Margarita Pisano, une Chilienne explique «comment faire des évaluations féministes ». Afin de ne pas se laisser piéger par la culture patriarcale, il faut que les femmes qui s’engagent professionnellement imposent leur culture alternative, ne renient pas leur appartenance, mais conjuguent rigueur, compétences approfondies et prises de responsabilités. Mercedes Canas, chercheuse guatémaltèque, pense que l’entrée des féministes dans les institutions est un débat difficile au sein du mouvement, «à tel point qu’aujourd’hui, une féministe tombera plus vite d’accord avec sa grand-mère sur des questions de sexualité, qu’une «autonome» avec une «institutionnalisée» parlant des relations avec les institutions»!

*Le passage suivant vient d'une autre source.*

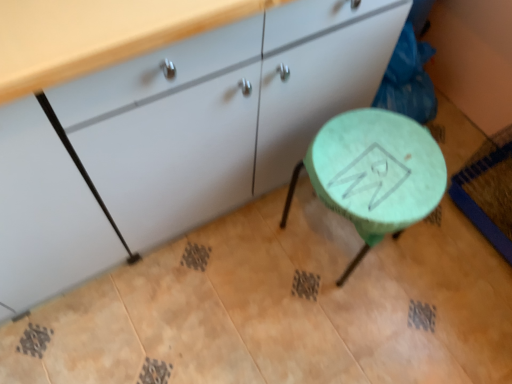 The width and height of the screenshot is (512, 384). What do you see at coordinates (374, 173) in the screenshot?
I see `green matte stool at center` at bounding box center [374, 173].

Find the location of a particular element. This screenshot has width=512, height=384. green matte stool at center is located at coordinates pos(374,173).

In order to face green matte stool at center, should I rotate leftwards or rightwards?

Turn right approximately 13.774 degrees to face it.

Measure the distance between point (133, 169) and camera.

Point (133, 169) is 91.80 centimeters from camera.

What do you see at coordinates (222, 111) in the screenshot? I see `matte white cabinet at center` at bounding box center [222, 111].

You are a GUI agent. You are given a task and a screenshot of the screen. Output one action in this format:
    pyautogui.click(x=<x>, y=<y>)
    Task: Click on the matte white cabinet at center
    
    Given the screenshot: What is the action you would take?
    pyautogui.click(x=222, y=111)

The image size is (512, 384). Find the location of `green matte stool at center`. green matte stool at center is located at coordinates (374, 173).

Considering the relative positions of matte white cabinet at center and green matte stool at center in the image provided, is matte white cabinet at center to the left or to the right of green matte stool at center?

matte white cabinet at center is to the left of green matte stool at center.

Is matte white cabinet at center positioned in front of green matte stool at center?

Yes, matte white cabinet at center is in front of green matte stool at center.

Is point (189, 39) positioned behind point (420, 170)?

No, (189, 39) is in front of (420, 170).

From the image's perspective, would you say matte white cabinet at center is positioned over green matte stool at center?

Yes, from the image's perspective, matte white cabinet at center is above green matte stool at center.

From a real-world perspective, is matte white cabinet at center above or below green matte stool at center?

Clearly, from a real-world perspective, matte white cabinet at center is above green matte stool at center.

Considering the relative sizes of matte white cabinet at center and green matte stool at center in the image provided, is matte white cabinet at center thinner than green matte stool at center?

No, matte white cabinet at center is not thinner than green matte stool at center.

Is matte white cabinet at center shorter than green matte stool at center?

In fact, matte white cabinet at center may be taller than green matte stool at center.

Considering the sizes of objects matte white cabinet at center and green matte stool at center in the image provided, who is smaller, matte white cabinet at center or green matte stool at center?

green matte stool at center.

Is green matte stool at center located within matte white cabinet at center?

That's incorrect, green matte stool at center is not inside matte white cabinet at center.

Are matte white cabinet at center and green matte stool at center located far from each other?

matte white cabinet at center is actually quite close to green matte stool at center.

Is matte white cabinet at center positioned with its back to green matte stool at center?

matte white cabinet at center does not have its back to green matte stool at center.

How distant is matte white cabinet at center from green matte stool at center?

matte white cabinet at center is 12.04 inches from green matte stool at center.

This screenshot has height=384, width=512. I want to click on table directly beneath the matte white cabinet at center (from a real-world perspective), so click(374, 173).

Does green matte stool at center appear on the left side of matte white cabinet at center?

Incorrect, green matte stool at center is not on the left side of matte white cabinet at center.

Is green matte stool at center positioned in front of matte white cabinet at center?

No, it is not.

Is point (392, 207) closer to camera compared to point (255, 124)?

Yes, point (392, 207) is closer to viewer.

From the picture: From the image's perspective, is green matte stool at center beneath matte white cabinet at center?

Yes, from the image's perspective, green matte stool at center is below matte white cabinet at center.

From a real-world perspective, relative to matte white cabinet at center, is green matte stool at center vertically above or below?

green matte stool at center is below matte white cabinet at center.

Is green matte stool at center thinner than matte white cabinet at center?

Correct, the width of green matte stool at center is less than that of matte white cabinet at center.

Between green matte stool at center and matte white cabinet at center, which one has more height?

With more height is matte white cabinet at center.

Which of these two, green matte stool at center or matte white cabinet at center, is bigger?

Bigger between the two is matte white cabinet at center.

Is green matte stool at center inside the boundaries of matte white cabinet at center, or outside?

green matte stool at center is not inside matte white cabinet at center, it's outside.

Are green matte stool at center and matte white cabinet at center beside each other?

They are not placed beside each other.

Is green matte stool at center facing towards matte white cabinet at center?

No, green matte stool at center does not turn towards matte white cabinet at center.

How many degrees apart are the facing directions of green matte stool at center and matte white cabinet at center?

They differ by 2.48e-05 degrees in their facing directions.

How far apart are green matte stool at center and matte white cabinet at center?

The distance of green matte stool at center from matte white cabinet at center is 30.57 centimeters.

This screenshot has height=384, width=512. Identify the location of cabinetry above the green matte stool at center (from the image's perspective). (222, 111).

Image resolution: width=512 pixels, height=384 pixels. Identify the location of table located behind the matte white cabinet at center. (374, 173).

Identify the location of cabinetry positioned vertically above the green matte stool at center (from a real-world perspective). (222, 111).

La Marche Mondiale des Femmes de 2000 a présenté des revendications politiques claires contre la globalisation économique. Cependant, elle a investi trop d’énergie dans sa collaboration avec l’ONU, organisation dirigée par des hommes, incapables de maintenir la paix dans le monde, ni d’éliminer la disparité croissante entre les pays, entre les riches et les pauvres, entre les femmes et les hommes. Mercedes Canas, ainsi que la plupart des auteures de ce recueil, considère que les féministes doivent tout faire pour préserver leur autonomie, des rapports horizontaux non hiérarchisés, la transparence, la probité et la solidarité. Elles appellent les femmes à «se plonger dans les profondeurs de notre mémoire collective pour en ressortir avec la sagesse et l’énergie de toutes les sages et les rebelles de notre histoire commune».


Maryelle BUDRY

  1. Regards de femmes sur la globalisation, sous la direction de Jeanne Bisilliat, éditions Karthala, Paris, 2003. Pour poursuivre la réflexion: «Intégration du genre dans le développement», séminaire de deux jours, organisé par le réseau de femmes «Ruptures», les 3 et 4 juillet à Paris, avec la participation de Jeanne Bisilliat et de ses collègues. Informations: Réseau LIEGE. Voir aussi Joni Seager, «Atlas des femmes dans le monde», éd. Autrement, Paris, 2003: l’état des femmes dans le monde selon quarante paramètres: mariage, contraception, avortement, maternité, violences domestiques, cancer du sein, sida, viol, travail salarial, analphabétisme, droit de vote, droits politiques, etc.